Quote the entries below from the line with "chance to build" through the line with "aspiring to build", both ends included, and only those lines.

%%

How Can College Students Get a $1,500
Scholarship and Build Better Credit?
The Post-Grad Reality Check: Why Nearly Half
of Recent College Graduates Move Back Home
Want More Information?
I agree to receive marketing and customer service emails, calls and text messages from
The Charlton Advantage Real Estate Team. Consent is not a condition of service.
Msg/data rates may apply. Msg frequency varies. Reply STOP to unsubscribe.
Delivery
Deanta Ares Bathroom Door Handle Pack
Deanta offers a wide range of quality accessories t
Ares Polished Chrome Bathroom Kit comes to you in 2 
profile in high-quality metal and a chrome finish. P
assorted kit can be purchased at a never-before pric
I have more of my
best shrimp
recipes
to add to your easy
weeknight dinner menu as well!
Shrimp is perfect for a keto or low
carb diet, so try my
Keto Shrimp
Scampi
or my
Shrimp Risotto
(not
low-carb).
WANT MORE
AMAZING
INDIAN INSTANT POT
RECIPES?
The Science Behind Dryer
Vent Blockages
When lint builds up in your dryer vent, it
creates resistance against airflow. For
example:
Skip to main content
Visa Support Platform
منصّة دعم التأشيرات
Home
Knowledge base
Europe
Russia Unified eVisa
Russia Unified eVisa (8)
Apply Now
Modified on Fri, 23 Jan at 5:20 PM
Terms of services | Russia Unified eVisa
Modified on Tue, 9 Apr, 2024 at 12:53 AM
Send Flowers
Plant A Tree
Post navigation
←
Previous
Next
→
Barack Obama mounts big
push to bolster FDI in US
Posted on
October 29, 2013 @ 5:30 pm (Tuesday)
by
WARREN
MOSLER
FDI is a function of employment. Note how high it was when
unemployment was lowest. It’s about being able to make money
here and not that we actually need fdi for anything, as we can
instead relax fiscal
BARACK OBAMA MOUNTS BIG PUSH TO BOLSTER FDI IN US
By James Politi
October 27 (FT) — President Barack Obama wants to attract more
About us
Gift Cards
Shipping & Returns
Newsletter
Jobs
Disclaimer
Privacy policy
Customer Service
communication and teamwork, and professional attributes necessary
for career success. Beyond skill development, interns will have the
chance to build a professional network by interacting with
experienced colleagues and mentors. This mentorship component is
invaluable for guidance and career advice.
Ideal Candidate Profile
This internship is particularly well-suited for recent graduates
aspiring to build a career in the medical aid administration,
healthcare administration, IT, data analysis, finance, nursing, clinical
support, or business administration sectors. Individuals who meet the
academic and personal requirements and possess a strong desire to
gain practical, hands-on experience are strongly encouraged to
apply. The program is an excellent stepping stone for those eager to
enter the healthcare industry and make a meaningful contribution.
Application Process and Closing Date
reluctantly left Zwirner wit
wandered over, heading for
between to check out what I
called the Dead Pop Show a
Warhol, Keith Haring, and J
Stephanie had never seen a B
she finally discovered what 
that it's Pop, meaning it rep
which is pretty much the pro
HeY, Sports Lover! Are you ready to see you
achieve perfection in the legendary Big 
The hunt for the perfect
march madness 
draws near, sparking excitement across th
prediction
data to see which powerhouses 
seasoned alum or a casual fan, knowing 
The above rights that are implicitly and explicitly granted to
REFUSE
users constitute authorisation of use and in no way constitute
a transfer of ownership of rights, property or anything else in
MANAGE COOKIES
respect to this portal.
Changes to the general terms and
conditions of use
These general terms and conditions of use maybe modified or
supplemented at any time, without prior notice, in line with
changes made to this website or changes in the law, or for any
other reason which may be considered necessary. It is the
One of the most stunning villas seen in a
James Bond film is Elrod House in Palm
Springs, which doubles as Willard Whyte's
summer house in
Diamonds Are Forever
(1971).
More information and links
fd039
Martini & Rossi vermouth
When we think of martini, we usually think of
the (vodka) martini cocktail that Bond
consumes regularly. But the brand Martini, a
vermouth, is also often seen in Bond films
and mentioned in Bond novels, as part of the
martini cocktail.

%%

#### Output:
chance to build a professional network by interacting with
experienced colleagues and mentors. This mentorship component is
invaluable for guidance and career advice.
Ideal Candidate Profile
This internship is particularly well-suited for recent graduates
aspiring to build a career in the medical aid administration,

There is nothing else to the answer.